Saat itu pula, pandangan tentang pahlawan menjadi kabur. Nilai yang tak menentu, kualifikasi yang bisa digeser-geser atau dibolak-balikkan. Keburukan berpakaian kebaikan, kejahatan berpakaian kemuliaan, sedangkan kebaikan dan kemuliaan sendiri tak sempat mengurus wajahnya. 

Maling ialah orang yang paling lantang dan yang paling seru berteriak "Maling!", pencuri berdasi yang paling gencarnya memperingatkan masyarakat tentang bahaya korupsi, para ahli Hukum adalah yang paling awal memberikan edukasi bebas melanggarnya, lembaga yang tak berbudaya adalah yang mengelola kebudayaan, lembaga yang tak bersosial adalah yang mengelola sosial. 

Orang lebih memilih enak tak enak daripada baik dan tidak baik. Orang berbondong-bondong menyembah kenyamanan dan menomor satukan keluhuran. Tatanan ekonomi dipenuhi oleh monster dan kehewanan. Kemanusiaan dan agama merupakan permainan dadu dan kelereng disaat-saat senggang. 

Para pengemis budiman duduk termangu dan termenung di depan makam pahlawan, seraya bergumam kepada dirinya sendiri, "Apakah suatu saat akan ada ralat sejarah dan makam-makam tertentu terpaksa dibongkar agar kebenaran bisa diletakkan pada tempatnya...?" kemudia beranjak pergi dengan segumpal harapan tanpa kepastian.

Pada kondisi seperti itu kita menatap seorang pedagang kaki lima, penjaja makanan-makanan kecil, tukang bakso, kelontongan, manua-manusia "kecil" sejenis itu dirasa betapa tinggi harkat kepahlawanan mereka atas kehidupan, lebih dari orang-orang besar yang selalu kita sebut dan banggakan namanya melalui koran televisi, radio atau media informasi sejenisnya.

Penjual bakso yang melata di gang-gang kempung hampir semalaman.
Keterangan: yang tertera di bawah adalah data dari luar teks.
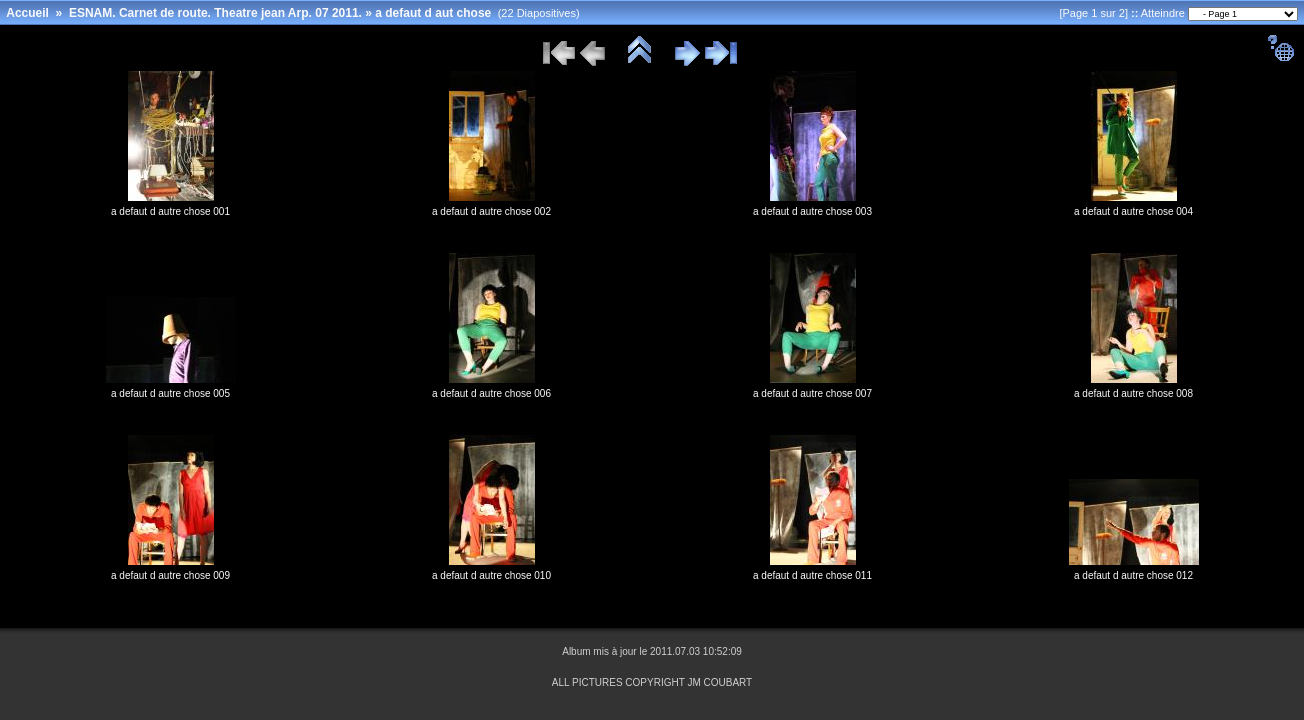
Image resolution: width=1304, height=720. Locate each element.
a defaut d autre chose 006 (491, 393)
Membunyikan ketukan demi menarik perhatian banyak orang mendapat pelanggan kepada orang-orang yang hampir serentak berangkat tidur. Jelas, hal tersebut merupakan tindakan ekonomi yang bodoh, suatu demonstrasi keyakinan yang mutlak. 

Jika saja Ia memiliki kecakapan mentalitas maling, tentu saja tidak akan tahan berkeliling berjam-jam hanya untuk seribu dua ribu rupiah yang di pagi hari Ia persembahkan kepada istri dan anaknya. 

Setiap kali ia berhenti mendorong gerobaknya, memandang setiap jendela terbuka tanpa kaca sambil mengharap datangnya suara "Mas, Baksonya Mas!". Namun, ketika suara itu tak ada, betapa kecewa, dan entah berapa ribu kali dirinya dilempari kekecewaan semacam itu. Meski demikian, Ia menerimanya dengan ikhlas, sehingga tubuhnya tetap sehat dan terus berjualan.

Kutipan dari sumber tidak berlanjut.